How do you plug a shortfall of 250,000 homes in the UK’s national housing provision – and who bears responsibility? Ask some of the best commentators in the land and their replies are as varied as the issue is complex. However, frustration has given way to some bold ideas.
Many came to light at an Estates Gazette roundtable session during the London Real Estate Forum on 11 June.
Veteran property developer Sir Stuart Lipton suggested a housing tsar with the “guts” to execute policies for the benefit of housing that no other current figurehead holds.
“Let’s go to the root of it, stop blaming developers and people hoarding land and have a free supply of housing, which means having a housing tsar,” he said.
“This would be someone in charge who treats London and the South East differently from the rest of the country, and has a right over planning.”
Such a person would be empowered by a group of advisers with diverse interests and would be able to override local authorities – but in a “civilised way”, said Lipton.
Lipton’s proposal was examined prudently by the experts and the parameters of a tsar’s powers set out.
As the analysts swapped ideas, from outside at the conference came the hubbub of delegates toasting a new wave of urban development.
Inside the room, there was fervent support for new powers that would free land for more development.
They were concerned that a tsar would wrest authority from local councils.
“Why would you penalise a pro-development borough like Wandsworth, which is doing regeneration in a thoughtful way, by imposing a housing tsar?” asked Andy Algar, head of property services at Wandsworth borough council. “Why not just expand the mayor’s powers in London?”
As the debate continued, large public landowners, such as the NHS and Ministry of Defence, were put in the frame, and some panellists suggested imposing a hard-line “use it or lose it” ultimatum on them.
“There is plenty of land tied up in quangos, arm’s-length organisations and trusts,” said Robert Evans, partner at Argent. “They should be asked why they are holding on to it, and if there is no good reason, then take it.”
The headline question, however, was: “Whose responsibility is housing?”
Central government, powerful yet ineffective, and UK plc, profit-driven and frustrated, have to work together, said our panel of experts.
But there was recognition that, in such a partnership, roles and responsibilities become a point of conflict.
It was suggested that housing zones, which require large-scale assembly of land for development, should be an arena for those responsibilities to be ironed out.
“I think housing zones could be a test-bed for much more radical policies – pro-PRS policies,” said Evans.
“A lot of these sites don’t come forward because no one wants to pay for infrastructure, so a lot of this is about creating a master developer model that can create surface sites, manage phasing and bring in players.

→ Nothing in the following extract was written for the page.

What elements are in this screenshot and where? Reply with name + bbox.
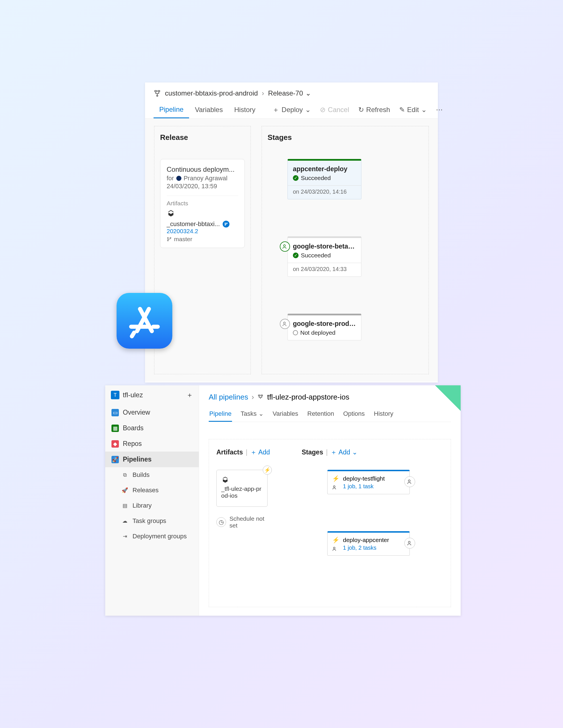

There is a role for someone to bring those elements together.”
Talking points
Andy Algar, head of property services, Wandsworth borough council
“If you want something not to happen give it to central government. It is the worst arm of the executive in terms of delivery. It can do great strategy but it can’t deliver anything.”
Sara Bailey, head of residential real estate, Trowers & Hamlins
“Solving the housing problem involves all sectors working together properly and the government incentivising correctly.”
Robert Evans, partner, Argent
“We need to re-energise the registered providers sector to work with us. They are very large organisations with massive balance sheets, they have skills and they are regulated, but they’ve been given mixed signals over the years about what their role is.”
John Gooding, chief executive, Dolphin Living
“We’re going to have to face the reality of capital gains tax on our own homes if we want renting to be seen as a viable alternative.”
Simon Hodson, head of residential land team, JLL
“We end up going to Hong Kong, Singapore and the Middle East to sell flats, but what we’re actually doing is selling sterling in an apartment shape. That has completely displaced Londoners, and that is why PRS is the way forward.”
Darragh Hurley, investment director, Mount Anvil
“We need to set clear targets, punish those who don’t perform and reward the ones that do. That’s a system people will buy into.”
Sir Stuart Lipton, partner, Lipton Rogers
“Have you got a tent? It’s going to be very valuable because soon there will be nowhere else to live. We need to produce more homes.”
Andrew Pratt, senior adviser, UK residential, Patrizia Immobilien
Housebuilders are not interested in PRS because of the discount issue. For us to compete in London with the ‘for sale’ market is very difficult once you start talking those numbers and that is why it is a lot easier to build for the PRS in the regions.”
Henry Pryor, buying agent/commentator
“I still don’t think the industry has made the case for what is described outside of W1 as a housing crisis and I am yet to find a government minister that has uttered the two words together. And I fear it’s going to have to get a lot worse before we get anyone signing up for the role of tsar and something is done.“
Thomas Stevenson, national director, residential, JLL
“The NHS has major landholdings but it doesn’t see it as a way to address housing, it sees it as a receipt. They’ll sell it to the PLC house builder that can give them the biggest receipt, which will then downscale the quality of its product or remove affordable housing to pay for it. The NHS needs to understand that with longevity there are better ways to maximise.”